10 yüzyıl başlarında terk edildikten sonra uzunca bir süre yemyeşil bir orman örtüsünün altında kalan Palenque Maya'ların büyülü kenti olarak kabul ediliyor. MS 500 - 700 yılları arasında en parlak dönemini yaşayan şehir 800'lü yıllarda o dönem Maya şehirleri arasında sıkça yaşanan savaşlar sonucu yavaş yavaş bir gerileme dönemine giriyor. İlk İspanyollar Palenque'ye ulaştıklarında ise sadece bulabildikleri orman tarafından adeta yutulmuş bir şehirdir.

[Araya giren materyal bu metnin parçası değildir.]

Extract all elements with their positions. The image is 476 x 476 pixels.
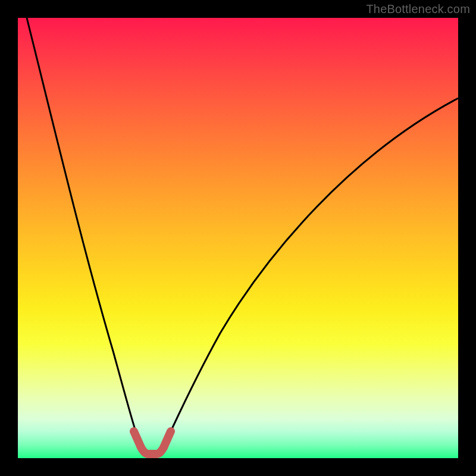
watermark-text: TheBottleneck.com xyxy=(366,2,470,16)
trough-highlight xyxy=(134,431,171,454)
curve-layer xyxy=(18,18,458,458)
right-branch-curve xyxy=(164,98,458,446)
left-branch-curve xyxy=(27,18,141,446)
chart-frame: TheBottleneck.com xyxy=(0,0,476,476)
plot-area xyxy=(18,18,458,458)
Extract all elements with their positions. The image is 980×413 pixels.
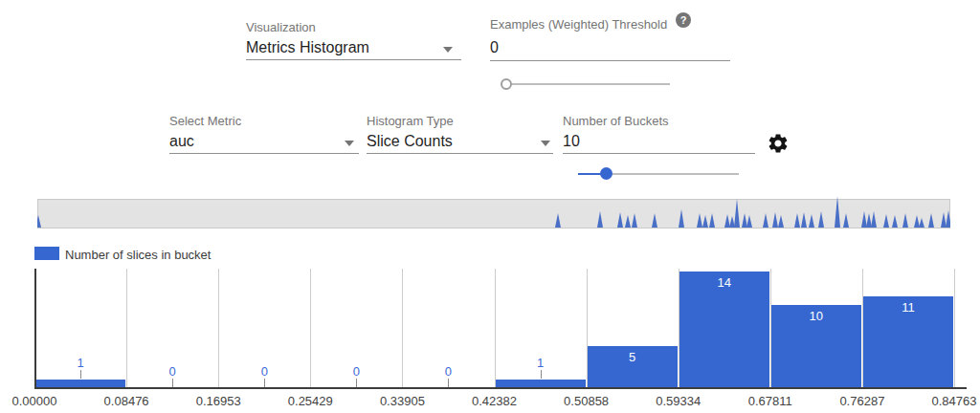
gear-icon xyxy=(767,132,790,155)
legend-swatch xyxy=(34,247,59,260)
histogram-type-select[interactable]: Slice Counts xyxy=(367,133,553,154)
chevron-down-icon xyxy=(443,47,453,53)
num-buckets-underline xyxy=(563,153,755,154)
x-axis-tick-label: 0.25429 xyxy=(279,394,341,408)
x-axis-tick-label: 0.08476 xyxy=(96,394,157,408)
x-axis-tick-label: 0.59334 xyxy=(648,394,709,408)
overview-brush-strip[interactable] xyxy=(37,199,950,228)
bar-value-label: 1 xyxy=(61,356,100,370)
chevron-down-icon xyxy=(345,141,354,146)
x-axis-tick-label: 0.16953 xyxy=(188,394,249,408)
y-axis-line xyxy=(34,269,36,388)
threshold-slider[interactable] xyxy=(501,76,676,92)
bar-value-label: 0 xyxy=(245,364,283,379)
histogram-type-label: Histogram Type xyxy=(367,114,454,128)
visualization-label: Visualization xyxy=(246,20,316,34)
help-icon[interactable]: ? xyxy=(676,12,691,28)
num-buckets-slider-handle[interactable] xyxy=(600,167,612,180)
num-buckets-input[interactable]: 10 xyxy=(563,133,755,150)
threshold-underline xyxy=(490,60,730,61)
bar-label-leader-line xyxy=(172,379,173,387)
bar-label-leader-line xyxy=(448,379,449,387)
histogram-bar[interactable] xyxy=(679,272,769,388)
histogram-type-underline xyxy=(367,153,553,154)
metric-label: Select Metric xyxy=(169,114,241,128)
bar-label-leader-line xyxy=(264,379,265,387)
x-axis-tick-label: 0.50858 xyxy=(556,394,617,408)
histogram-bar[interactable] xyxy=(35,380,125,388)
threshold-slider-track[interactable] xyxy=(506,83,670,85)
metric-value: auc xyxy=(169,133,359,150)
chart-gridline xyxy=(126,269,127,388)
visualization-label-wrap: Visualization xyxy=(246,20,316,34)
num-buckets-slider[interactable] xyxy=(572,166,745,182)
num-buckets-label: Number of Buckets xyxy=(563,114,669,128)
bar-label-leader-line xyxy=(80,370,81,379)
chart-gridline xyxy=(310,269,311,388)
x-axis-tick-label: 0.84763 xyxy=(924,394,980,408)
histogram-bar[interactable] xyxy=(588,346,678,388)
chart-gridline xyxy=(954,269,955,388)
x-axis-tick-label: 0.67811 xyxy=(740,394,801,408)
visualization-select[interactable]: Metrics Histogram xyxy=(246,39,461,60)
chart-gridline xyxy=(402,269,403,388)
threshold-slider-handle[interactable] xyxy=(501,78,512,90)
x-axis-tick-label: 0.00000 xyxy=(4,394,65,408)
histogram-bar[interactable] xyxy=(496,380,586,388)
legend-label: Number of slices in bucket xyxy=(65,248,211,262)
threshold-label: Examples (Weighted) Threshold xyxy=(490,17,667,32)
bar-value-label: 0 xyxy=(153,364,191,379)
chart-gridline xyxy=(495,269,496,388)
chevron-down-icon xyxy=(541,141,550,146)
bar-value-label: 0 xyxy=(337,364,375,379)
settings-button[interactable] xyxy=(767,132,790,155)
threshold-input[interactable]: 0 xyxy=(490,39,730,56)
histogram-type-value: Slice Counts xyxy=(367,133,553,150)
visualization-value: Metrics Histogram xyxy=(246,39,461,56)
metric-underline xyxy=(169,153,359,154)
bar-value-label: 0 xyxy=(429,364,467,379)
bar-value-label: 1 xyxy=(522,356,560,370)
histogram-bar[interactable] xyxy=(771,305,861,388)
x-axis-tick-label: 0.42382 xyxy=(464,394,525,408)
histogram-bar[interactable] xyxy=(863,296,953,388)
x-axis-tick-label: 0.76287 xyxy=(832,394,893,408)
bar-label-leader-line xyxy=(541,370,542,379)
visualization-underline xyxy=(246,59,461,60)
metric-select[interactable]: auc xyxy=(169,133,359,154)
chart-gridline xyxy=(218,269,219,388)
bar-label-leader-line xyxy=(356,379,357,387)
x-axis-tick-label: 0.33905 xyxy=(371,394,433,408)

Eski şehirlerde genellikle ilk yaptığım şey, eğer mümkünse en yüksek yapıya tırmanıp etrafı olabildiğince yüksekten görebilmektir. Bütünü sindirdikten sonra detaylara inmeyi seviyorum. Dolayısıyla ilk hedef 69 basamak ile tırmanılan Yazıtlar Tapınağı oluyor. Tepeden şehri çepeçevre ve sımsıkı kuşatan ormanın yeşili nefes kesici. Karşımda ise halen ayakta duran kulesi ile saray binası. Tapınağın tepesinde sakin bir köşede elimdeki rehberden şehrin
tarihini okuyorum. En önemlik kralları Pakal (Güneş ve Kalkan). Binaların çoğunu yapan ise oğlu Chan Balum (Jaguar ve Yılan) Ne kadar güzel ve de mistik isimler. Sırf isimlerinden çıkarak hayal kurabildiğin kadar kur...



Palenque kabartmaları ile ünlü. Bende elimdeki kitapta resimlerini gördüğüm iki kralın peşine düşüyorum şehirde. Dolaşa dolaşa ve tabii biraz yardımda alarak iki kralla gözgöze gelmeyi başarıyorum. Daha doğrusu benim iki gözüme karşılık onların tek gözü. Baba oğul arasındaki benzerlik özellikle burun bölgesinde hık demiş burnundan düşmüş misali.. Eğer hayal gücünüz fazlaca genişse Maya'lar Laz'lardan gelmedir diye bir tez ortaya sürebilirsiniz bile..



BABA OĞUL



Bana göre Palenque'yi eşşiz yapan özellik ise şimdilik sadece %5 inin ortaya çıkartılmış oluşu. Ormanın muhteşem yeşilinin sakladıkları ise şimdilik sır.